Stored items

##############################

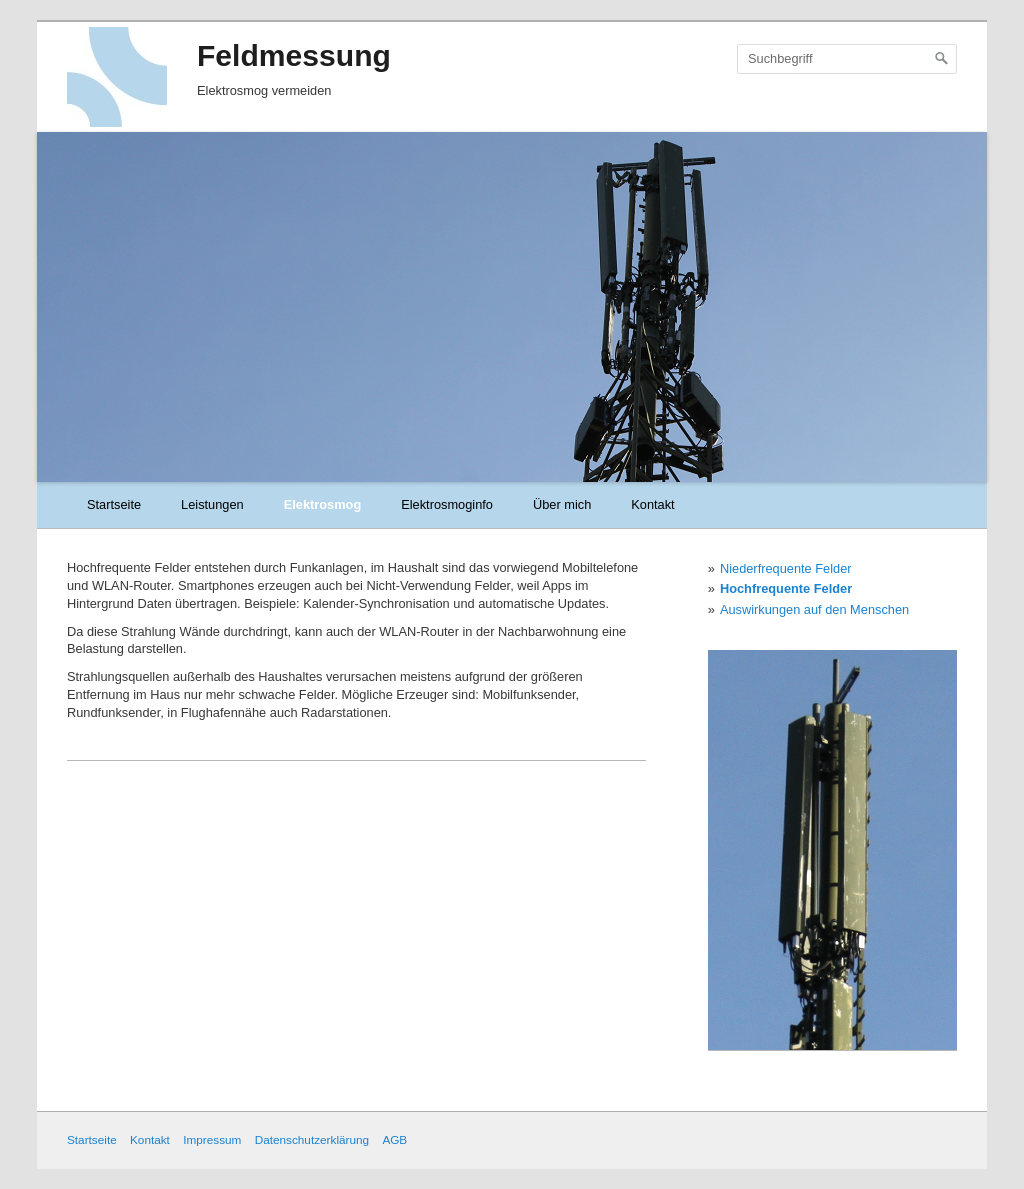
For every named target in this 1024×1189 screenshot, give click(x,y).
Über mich (562, 504)
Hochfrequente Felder (786, 588)
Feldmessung (294, 55)
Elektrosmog (323, 504)
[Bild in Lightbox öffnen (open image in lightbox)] (832, 850)
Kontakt (652, 504)
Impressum (212, 1139)
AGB (394, 1139)
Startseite (114, 504)
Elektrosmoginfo (447, 504)
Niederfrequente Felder (786, 568)
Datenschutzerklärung (312, 1139)
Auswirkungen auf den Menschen (814, 609)
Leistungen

##############################

* [Directions for this task]: Your output should consist only of the lines from the one containing "[Bild in Lightbox" to the end of the records above, each retyped exactly.

* [Expected answer]:
[Bild in Lightbox öffnen (open image in lightbox)] (832, 850)
Kontakt (652, 504)
Impressum (212, 1139)
AGB (394, 1139)
Startseite (114, 504)
Elektrosmoginfo (447, 504)
Niederfrequente Felder (786, 568)
Datenschutzerklärung (312, 1139)
Auswirkungen auf den Menschen (814, 609)
Leistungen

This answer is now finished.